Frequently Asked Questions
Are all African forests now releasing more carbon than they absorb?
No. Not all African forests have turned into net carbon sources. Many still absorb more carbon than they release, especially large, intact tracts in the Congo Basin and well-protected reserves. However, the overall capacity of African forests to act as strong carbon sinks is declining, and some disturbed or fragmented areas are already emitting more carbon than they store each year.
What is causing African forests to lose their ability to absorb carbon?
The decline is driven by a combination of climate change and human disturbance. Hotter temperatures, shifting rainfall patterns, and more frequent droughts stress trees and slow their growth. At the same time, logging, agricultural expansion, charcoal production, and fires remove large, carbon-rich trees and fragment habitats, reducing the forest’s overall carbon storage and resilience.

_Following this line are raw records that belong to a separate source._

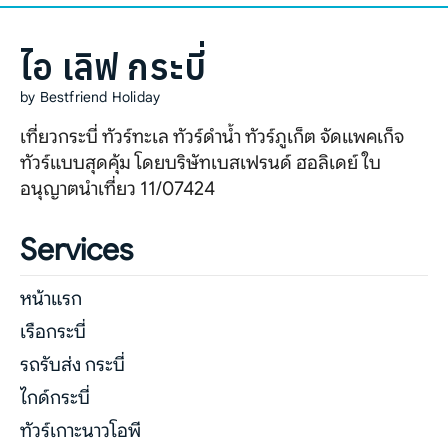
ไอ เลิฟ กระบี่
by Bestfriend Holiday
เที่ยวกระบี่ ทัวร์ทะเล ทัวร์ดำน้ำ ทัวร์ภูเก็ต จัดแพคเก็จ
ทัวร์แบบสุดคุ้ม โดยบริษัทเบสเฟรนด์ ฮอลิเดย์ ใบ
อนุญาตนำเที่ยว 11/07424
Services
หน้าแรก
เรือกระบี่
รถรับส่ง กระบี่
ไกด์กระบี่
ทัวร์เกาะนาวโอพี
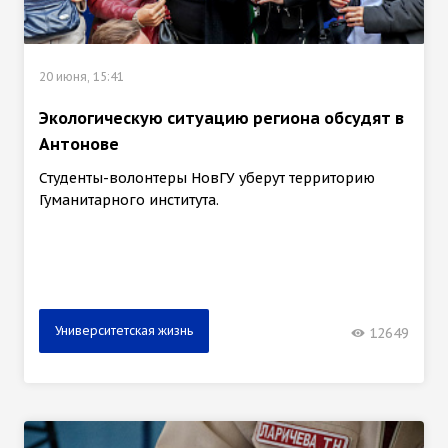
20 июня, 15:41
Экологическую ситуацию региона обсудят в
Антонове
Студенты-волонтеры НовГУ уберут территорию
Гуманитарного института.
Университетская жизнь
12649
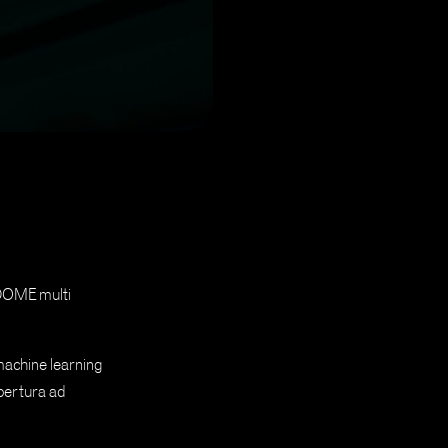
IDOME multi
machine learning
opertura ad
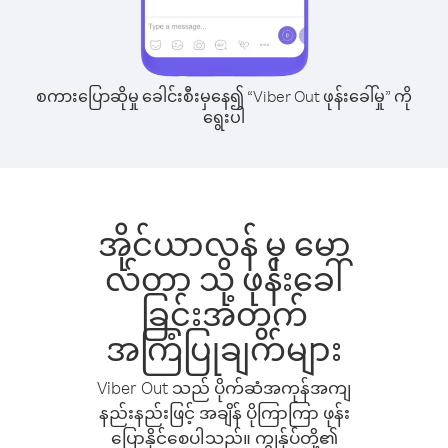
စကားပြောဆိုမှု ခေါင်းစီးမှနေ၍ “Viber Out ဖုန်းခေါ်မှု” ကို
ရွေးပါ
အိုင်ယာလန် မှ မော
လ်တာ သို့ ဖုန်းခေါ်
ခြင်းအတွက်
အကြံပြုချက်များ
Viber Out သည် ပိုက်ဆံအကုန်အကျ
နည်းနည်းဖြင့် အချိန် ပိုကြာကြာ ဖုန်း
ပြောနိုင်စေပါသည်။ ကျွန်ုပ်တို့၏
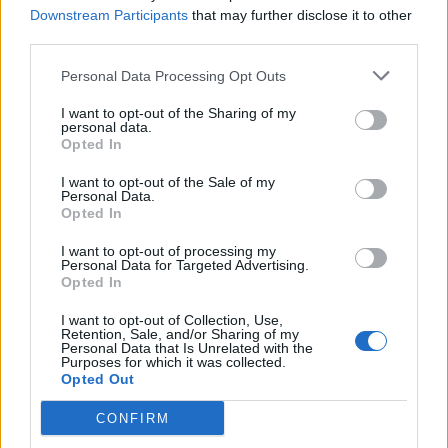
Downstream Participants
that may further disclose it to other
mondial. Cele 5
third parties.
descalificări care l-au
Personal Data Processing Opt Outs
I want to opt-out of the Sharing of my
încoronat ca „rege al
personal data.
Opted In
mojiciilor” pe teren
I want to opt-out of the Sale of my
Personal Data.
Opted In
- Advertisement -
I want to opt-out of processing my
Personal Data for Targeted Advertising.
Opted In
I want to opt-out of Collection, Use,
Retention, Sale, and/or Sharing of my
Personal Data that Is Unrelated with the
Purposes for which it was collected.
Opted Out
TAGS
mirel rădoi
roade unghii
România - Georgia 1-2
CONFIRM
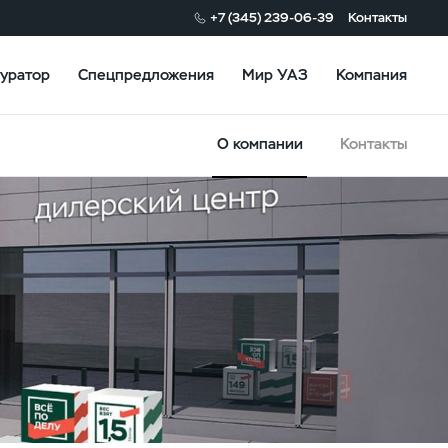
+7 (345) 239-06-39
Контакты
уратор
Спецпредложения
Мир УАЗ
Компания
О компании
Контакты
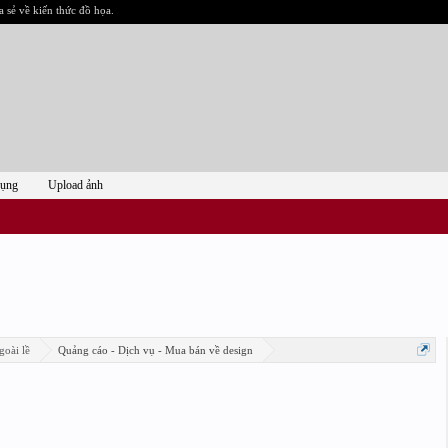
a sẻ về kiến thức đồ họa.
dụng
Upload ảnh
goài lề
Quảng cáo - Dịch vụ - Mua bán về design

Can tree planting alone solve this problem?
Tree planting can help, but it is not a magic fix. Newly planted trees take decades to approach the carbon storage of mature forests, and poorly planned plantations can even harm biodiversity and water resources. Protecting existing old-growth forests and allowing degraded forests to naturally regenerate are often far more effective and reliable climate strategies than planting trees from scratch.
How does this affect people living near the forests?
Communities that depend on forests for fuelwood, food, medicine, and water security are directly affected when forests degrade. They may face more extreme heat, reduced rainfall reliability, soil erosion, and declining access to resources. At the same time, these communities often hold key knowledge and play a crucial role in sustainable forest management when their rights and needs are recognized.
What can be done to help keep Africa’s forests as carbon sinks?
Effective actions include protecting remaining intact forests from industrial-scale deforestation, strengthening community land rights, supporting sustainable livelihoods that reduce pressure on forests, restoring degraded areas through natural regeneration, and, at the global level, rapidly cutting fossil fuel emissions. Without deep emissions cuts, even well-managed forests will struggle to remain strong, stable carbon sinks in a warming world.